Don't think that it is gross, if there was a war on now, you would be happy for anything you could get, and a bath would be one of the last things on your mind-- even after a month.
Anonymous
Anonymous wrote:OP here, I am really referring to the 60's and 70's. Were people (adults) bathing less frequently?

Really -- 60's and 70's as the olden days...get a grip
Anonymous
I was born in 73 and my mom only let us bath once a week on saturdays. didn't think we needed it more often. I think that's how often she bathed growing up in rural Kansas. I believe she showered every other day +/-. Some people have oilier skin/hair than others and need to bathe more often, whereas other people have drier skin/hair and it wouldn't be good for them to bathe daily. Bathe when you NEED to not when some asshat on an anonymous forum tells you THEY think you should.
Anonymous
Depends-one friend's mother, now passed, did a mini sponge bath daily, her regular bath weekly, yet cleaned her house top to bottom every day!
Anonymous
Anonymous wrote:In the '70s, I remember most of our family bathed every second day. Sometimes less in the winter. I don't know exactly how often my mom bathed as a kid, but I know even as a teen they never washed their hair more than once a week.

In college ('80s), I dated a European guy, and when I would visit, I got to have the first bath. Then he and his four male roommates would each take their turn. The water got colder and dirtier with each person...yuck. And people did smell, to be honest, but since everyone smelled the same, I don't think they noticed!

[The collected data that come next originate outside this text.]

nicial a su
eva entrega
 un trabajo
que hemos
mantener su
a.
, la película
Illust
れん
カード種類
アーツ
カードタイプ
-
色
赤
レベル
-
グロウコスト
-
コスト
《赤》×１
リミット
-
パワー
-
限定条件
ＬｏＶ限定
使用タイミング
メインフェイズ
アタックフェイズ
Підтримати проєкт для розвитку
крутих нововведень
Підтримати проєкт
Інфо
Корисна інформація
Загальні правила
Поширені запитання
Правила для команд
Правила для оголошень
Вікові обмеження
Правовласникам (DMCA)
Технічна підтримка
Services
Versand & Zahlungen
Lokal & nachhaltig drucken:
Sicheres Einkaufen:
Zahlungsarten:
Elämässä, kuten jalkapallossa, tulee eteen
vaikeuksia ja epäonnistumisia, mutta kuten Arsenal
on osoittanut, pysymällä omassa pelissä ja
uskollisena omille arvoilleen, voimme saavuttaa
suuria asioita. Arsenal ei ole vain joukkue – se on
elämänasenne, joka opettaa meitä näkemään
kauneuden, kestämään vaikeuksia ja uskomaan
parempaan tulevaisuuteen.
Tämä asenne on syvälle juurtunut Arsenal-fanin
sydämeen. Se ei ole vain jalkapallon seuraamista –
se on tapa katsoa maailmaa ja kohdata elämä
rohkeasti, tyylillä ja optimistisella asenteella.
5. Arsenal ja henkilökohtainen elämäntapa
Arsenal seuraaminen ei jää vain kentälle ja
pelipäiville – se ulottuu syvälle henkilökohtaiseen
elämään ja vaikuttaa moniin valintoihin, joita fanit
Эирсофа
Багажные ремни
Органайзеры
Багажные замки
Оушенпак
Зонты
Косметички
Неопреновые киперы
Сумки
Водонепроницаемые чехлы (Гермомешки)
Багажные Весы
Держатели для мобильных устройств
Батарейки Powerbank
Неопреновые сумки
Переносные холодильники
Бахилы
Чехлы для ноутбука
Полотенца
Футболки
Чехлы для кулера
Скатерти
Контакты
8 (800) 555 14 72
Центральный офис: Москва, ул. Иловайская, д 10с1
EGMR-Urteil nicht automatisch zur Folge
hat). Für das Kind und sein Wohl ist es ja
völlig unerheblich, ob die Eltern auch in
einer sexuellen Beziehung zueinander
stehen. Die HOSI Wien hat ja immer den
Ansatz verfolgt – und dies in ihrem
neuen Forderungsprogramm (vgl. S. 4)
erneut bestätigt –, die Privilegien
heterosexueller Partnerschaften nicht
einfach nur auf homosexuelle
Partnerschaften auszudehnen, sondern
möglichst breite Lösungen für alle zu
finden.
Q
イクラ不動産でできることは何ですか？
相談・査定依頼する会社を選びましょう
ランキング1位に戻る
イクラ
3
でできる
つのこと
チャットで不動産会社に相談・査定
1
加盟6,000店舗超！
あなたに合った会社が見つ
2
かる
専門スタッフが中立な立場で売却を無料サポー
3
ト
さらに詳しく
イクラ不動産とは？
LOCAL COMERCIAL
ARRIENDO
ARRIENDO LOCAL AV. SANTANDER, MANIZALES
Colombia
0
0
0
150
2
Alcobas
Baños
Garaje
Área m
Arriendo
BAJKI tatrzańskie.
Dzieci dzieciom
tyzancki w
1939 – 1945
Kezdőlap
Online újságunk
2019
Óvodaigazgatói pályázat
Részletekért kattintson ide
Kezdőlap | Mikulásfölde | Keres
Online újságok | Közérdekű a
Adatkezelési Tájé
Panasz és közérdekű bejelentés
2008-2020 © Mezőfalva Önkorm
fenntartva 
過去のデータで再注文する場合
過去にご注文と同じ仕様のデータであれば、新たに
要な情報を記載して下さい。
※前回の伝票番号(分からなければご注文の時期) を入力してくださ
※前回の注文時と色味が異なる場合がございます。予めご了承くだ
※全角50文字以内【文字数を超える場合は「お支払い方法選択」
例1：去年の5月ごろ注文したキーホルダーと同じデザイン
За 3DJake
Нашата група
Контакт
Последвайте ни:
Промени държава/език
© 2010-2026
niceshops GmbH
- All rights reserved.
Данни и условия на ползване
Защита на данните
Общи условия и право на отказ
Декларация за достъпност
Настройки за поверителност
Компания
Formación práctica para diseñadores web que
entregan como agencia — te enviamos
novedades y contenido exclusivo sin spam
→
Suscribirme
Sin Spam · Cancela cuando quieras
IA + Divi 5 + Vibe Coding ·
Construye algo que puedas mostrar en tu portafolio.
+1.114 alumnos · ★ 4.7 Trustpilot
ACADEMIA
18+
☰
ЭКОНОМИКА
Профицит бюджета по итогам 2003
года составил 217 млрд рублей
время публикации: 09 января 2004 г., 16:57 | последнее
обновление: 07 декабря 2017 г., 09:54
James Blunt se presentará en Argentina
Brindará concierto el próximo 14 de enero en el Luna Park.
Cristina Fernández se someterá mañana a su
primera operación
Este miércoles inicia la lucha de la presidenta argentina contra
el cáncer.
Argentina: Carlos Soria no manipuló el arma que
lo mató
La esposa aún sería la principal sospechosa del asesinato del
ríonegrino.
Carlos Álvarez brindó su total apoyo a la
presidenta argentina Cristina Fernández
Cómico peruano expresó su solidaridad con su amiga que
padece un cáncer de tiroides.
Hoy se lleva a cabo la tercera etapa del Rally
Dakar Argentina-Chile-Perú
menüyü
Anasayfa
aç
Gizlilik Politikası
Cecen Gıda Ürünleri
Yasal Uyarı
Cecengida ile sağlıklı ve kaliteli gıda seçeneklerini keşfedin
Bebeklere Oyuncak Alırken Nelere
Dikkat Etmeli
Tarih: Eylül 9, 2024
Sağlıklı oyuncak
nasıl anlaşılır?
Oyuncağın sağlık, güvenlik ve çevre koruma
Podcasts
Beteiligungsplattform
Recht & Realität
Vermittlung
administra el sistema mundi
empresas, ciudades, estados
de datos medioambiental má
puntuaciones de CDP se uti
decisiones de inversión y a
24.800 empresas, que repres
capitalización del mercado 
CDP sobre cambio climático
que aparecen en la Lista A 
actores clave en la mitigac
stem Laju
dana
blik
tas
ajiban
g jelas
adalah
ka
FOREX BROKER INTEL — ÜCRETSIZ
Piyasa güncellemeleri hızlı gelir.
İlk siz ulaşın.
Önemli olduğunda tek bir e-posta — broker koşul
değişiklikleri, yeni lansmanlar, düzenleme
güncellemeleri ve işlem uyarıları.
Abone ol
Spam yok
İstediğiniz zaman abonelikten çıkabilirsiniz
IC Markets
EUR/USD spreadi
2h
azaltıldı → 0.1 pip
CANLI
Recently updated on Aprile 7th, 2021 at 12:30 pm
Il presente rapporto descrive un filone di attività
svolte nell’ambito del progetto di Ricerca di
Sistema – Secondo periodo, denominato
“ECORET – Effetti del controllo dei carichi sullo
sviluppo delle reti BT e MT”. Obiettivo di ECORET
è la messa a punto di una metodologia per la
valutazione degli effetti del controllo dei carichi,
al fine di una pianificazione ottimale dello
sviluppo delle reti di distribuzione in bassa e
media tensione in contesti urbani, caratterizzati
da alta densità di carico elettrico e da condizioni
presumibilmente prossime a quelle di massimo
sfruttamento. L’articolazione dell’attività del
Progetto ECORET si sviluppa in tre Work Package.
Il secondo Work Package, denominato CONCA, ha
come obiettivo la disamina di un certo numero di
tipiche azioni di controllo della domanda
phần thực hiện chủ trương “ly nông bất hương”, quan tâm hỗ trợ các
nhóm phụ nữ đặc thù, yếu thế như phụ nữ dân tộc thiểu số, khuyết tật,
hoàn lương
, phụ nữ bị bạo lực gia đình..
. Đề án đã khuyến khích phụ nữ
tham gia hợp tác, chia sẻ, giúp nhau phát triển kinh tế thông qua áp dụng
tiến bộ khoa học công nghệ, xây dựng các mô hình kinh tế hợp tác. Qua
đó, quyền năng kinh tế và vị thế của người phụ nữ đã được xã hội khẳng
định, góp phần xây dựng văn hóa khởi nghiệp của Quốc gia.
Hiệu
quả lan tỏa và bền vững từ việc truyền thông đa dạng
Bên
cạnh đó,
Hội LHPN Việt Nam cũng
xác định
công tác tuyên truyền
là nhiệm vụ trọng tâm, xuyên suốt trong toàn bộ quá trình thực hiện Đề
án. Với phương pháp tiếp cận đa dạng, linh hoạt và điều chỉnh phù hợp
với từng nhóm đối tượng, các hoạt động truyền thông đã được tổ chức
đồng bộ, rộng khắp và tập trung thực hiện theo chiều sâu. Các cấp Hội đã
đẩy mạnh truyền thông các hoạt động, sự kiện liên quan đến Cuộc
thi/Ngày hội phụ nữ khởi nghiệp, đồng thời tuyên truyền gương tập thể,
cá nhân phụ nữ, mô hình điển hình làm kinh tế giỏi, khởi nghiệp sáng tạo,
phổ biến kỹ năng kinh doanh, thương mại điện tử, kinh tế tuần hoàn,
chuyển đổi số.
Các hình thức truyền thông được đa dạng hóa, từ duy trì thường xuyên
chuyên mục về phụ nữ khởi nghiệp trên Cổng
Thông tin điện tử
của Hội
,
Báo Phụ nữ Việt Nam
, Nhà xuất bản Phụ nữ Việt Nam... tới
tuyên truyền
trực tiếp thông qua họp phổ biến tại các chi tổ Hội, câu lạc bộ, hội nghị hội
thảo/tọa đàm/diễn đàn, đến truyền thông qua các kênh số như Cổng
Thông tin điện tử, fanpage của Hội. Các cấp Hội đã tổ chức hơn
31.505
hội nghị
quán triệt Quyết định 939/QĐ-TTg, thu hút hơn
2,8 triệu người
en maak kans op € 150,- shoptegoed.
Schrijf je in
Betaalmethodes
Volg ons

Oh BS. I lived in Europe then. People were not sharing bathwater.
Anonymous
I just learned last month that my parents, who grew up in rural Iowa and rural Wisconsin in the 50s, grew up with weekly baths. My stepmom had the "everyone shares bathwater, oldest to youngest" system. The big reason was lack of indoor running water in their poor rural areas. Grandma even had to burn corncobs to heat the water! I was flabbergasted to learn that "the past" isn't as far away as I always assumed. Sounds like the big distinction was rural vs town -- it took much, much longer to get infrastructure out to all the farms. My aunt was in high school in the early 60s and said her farm family had the weekly system, but she used to sneak into town to HER aunt's house to bathe more more often in the indoor plumbing.
Anonymous
I was a kid in the 70's, daily baths for the kids and daily showers for mom and dad.
My grandma also bathed every day, she took a bath every day at 6 am and was fully dressed before anyone else was up. She was born in 1902 and always lived in NE cities-not sure if she bathed daily as a kid-doubt it, she was one of 5 siblings-never thought to ask.

I lived in Europe in the very early 90's and my aunt there (then in her early 50's) bathed once a week. Remember they also have bidets and actually use them. She would tell me that bathing every day would take away the natural oils and dry out my skin. Never encountered the shared bath water there.

In Japan they still do the shared bath water but it is only for soaking. People wash with soap separately and then soak in the hot tub one by one. Mom goes last.